Ça, ce sont des femmes déjà engagées alors que celles qui ont des grandes capacités de leadership mais qui ne sont pas engagées en politiques, sont plus nombreuses. Donc, il faut trouver un mécanisme pour susciter en elles, l’engagement et ce travail peut être fait à travers une politique au niveau du ministère en charge de la promotion de la femme.

Et les ONGs (Organisation non gouvernementale) qui évoluent aussi dans ce domaine, devraient s’y atteler. Aujourd’hui, quand on prend des structures comme l’IGD, CGD, NDI, ce sont des structures qui prennent déjà des femmes engagées en politique pour les accompagner, les amener à être plus efficace ; pour les amener à être bien positionnées, ainsi de suite.

Mais il faut désormais qu’on puisse déjà ouvrir cette brèche-là, travailler à susciter même l’engagement des femmes. Il y a des cadres très professionnelles dans les bureaux, dans l’administration publique, dans le privé qui veulent s’engager, mais qui ne savent pas comment le faire, qui veulent s’engager mais qui ne savent pas quelle est la procédure, quel est le processus, qui veulent s’engager mais qui ont peur.

Donc il faut trouver, mettre en place des cadres de concertation, cadres de renforcement de capacités pour permettre à ces femmes-là, de mieux comprendre l’engagement politique. Cela peut susciter naturellement leur engagement dans des partis politiques. Et, je pense que c’est comme ça, qu’on peut y aller.
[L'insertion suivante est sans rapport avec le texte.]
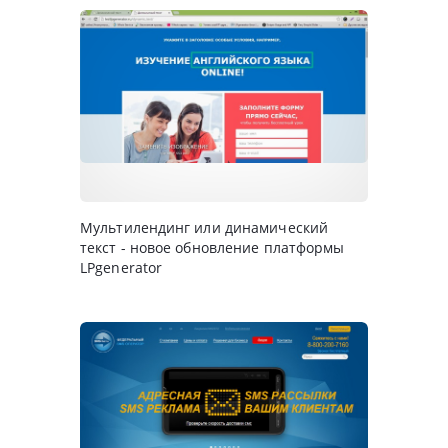
Мультилендинг или динамический
текст - новое обновление платформы
LPgenerator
C’est vrai que la loi à elle seule, ne suffit. Mais, il faut déjà que la loi soit respectée. Il faut aussi que les femmes prennent conscience et pour prendre conscience, il faut mettre en place des cadres de concertations, que le ministère chargé de la promotion de la femme puisse effectivement développer une politique dans ce sens et la loi, soit celle que que les acteurs veulent qu’elle soit.
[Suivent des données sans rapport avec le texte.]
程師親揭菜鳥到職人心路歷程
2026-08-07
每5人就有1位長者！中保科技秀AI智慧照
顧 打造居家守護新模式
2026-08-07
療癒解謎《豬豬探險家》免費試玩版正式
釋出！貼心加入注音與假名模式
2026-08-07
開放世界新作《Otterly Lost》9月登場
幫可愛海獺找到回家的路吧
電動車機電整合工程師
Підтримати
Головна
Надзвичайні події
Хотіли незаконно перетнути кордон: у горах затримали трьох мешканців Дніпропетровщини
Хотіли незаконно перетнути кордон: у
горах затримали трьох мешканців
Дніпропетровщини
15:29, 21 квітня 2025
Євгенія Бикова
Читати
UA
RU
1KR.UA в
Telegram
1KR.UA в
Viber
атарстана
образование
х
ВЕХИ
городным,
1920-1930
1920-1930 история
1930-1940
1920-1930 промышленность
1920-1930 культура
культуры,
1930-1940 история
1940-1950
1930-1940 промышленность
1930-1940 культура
Lire : Législatives : Le NTD de Vincent Dabilgou demande l’annulation du vote dans la commune de Banh pour suspicion de fraude

Ce sont les acteurs qui rédigent la loi, ce sont les acteurs qui doivent l’appliquer, par conséquent chaque acteur doit jouer sa partition. C’est comme ça, on peut avancer ensemble et pensez un jour, à la promotion de la femme.

Une fois de plus, ce qui est arrivé aux échéances du 22 novembre 2020, est déplorable pour le Burkina Faso parce qu’aux yeux des institutions, on pourrait se poser la question de savoir : est-ce que c’est une loi juste pour contenter les institutions, pour contenter les partenaires, où c’est une loi pour faire la promotion de la femme ? La question reste entièrement posée.